* _Activity_
The response must contain every line from the records below that has "your".

* _Material provided_
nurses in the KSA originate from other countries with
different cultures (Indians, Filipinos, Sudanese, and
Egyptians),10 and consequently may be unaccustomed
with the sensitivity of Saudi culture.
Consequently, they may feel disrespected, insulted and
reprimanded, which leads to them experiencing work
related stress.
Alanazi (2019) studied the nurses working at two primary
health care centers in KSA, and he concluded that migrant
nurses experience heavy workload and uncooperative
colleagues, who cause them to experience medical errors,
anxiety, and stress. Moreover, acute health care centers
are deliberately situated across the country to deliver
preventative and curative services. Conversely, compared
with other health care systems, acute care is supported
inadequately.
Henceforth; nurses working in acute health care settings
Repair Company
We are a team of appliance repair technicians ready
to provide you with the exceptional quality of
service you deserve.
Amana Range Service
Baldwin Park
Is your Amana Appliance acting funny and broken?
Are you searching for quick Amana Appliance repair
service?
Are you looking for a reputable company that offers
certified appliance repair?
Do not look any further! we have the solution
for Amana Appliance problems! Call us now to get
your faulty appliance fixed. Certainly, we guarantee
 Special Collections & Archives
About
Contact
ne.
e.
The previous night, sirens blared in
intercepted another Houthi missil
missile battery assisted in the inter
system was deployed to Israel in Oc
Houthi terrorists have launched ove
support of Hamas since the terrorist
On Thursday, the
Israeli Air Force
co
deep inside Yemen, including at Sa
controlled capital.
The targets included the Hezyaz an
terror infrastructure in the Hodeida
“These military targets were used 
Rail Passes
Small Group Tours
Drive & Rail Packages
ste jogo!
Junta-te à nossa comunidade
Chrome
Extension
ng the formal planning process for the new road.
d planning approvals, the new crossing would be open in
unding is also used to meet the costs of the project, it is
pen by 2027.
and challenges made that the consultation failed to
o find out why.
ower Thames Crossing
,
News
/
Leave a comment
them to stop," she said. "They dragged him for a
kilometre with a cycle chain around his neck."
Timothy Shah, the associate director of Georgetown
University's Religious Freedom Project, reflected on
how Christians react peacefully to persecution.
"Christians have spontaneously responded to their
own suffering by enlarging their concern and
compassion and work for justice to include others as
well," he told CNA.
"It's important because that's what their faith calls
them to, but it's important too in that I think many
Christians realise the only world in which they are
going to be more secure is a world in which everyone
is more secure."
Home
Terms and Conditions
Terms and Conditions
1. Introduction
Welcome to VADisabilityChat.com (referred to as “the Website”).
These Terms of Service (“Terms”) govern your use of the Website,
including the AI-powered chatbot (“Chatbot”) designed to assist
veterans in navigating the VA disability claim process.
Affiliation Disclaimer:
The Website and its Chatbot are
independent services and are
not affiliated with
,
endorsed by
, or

* _Response to this task_
Is your Amana Appliance acting funny and broken?
your faulty appliance fixed. Certainly, we guarantee
These Terms of Service (“Terms”) govern your use of the Website,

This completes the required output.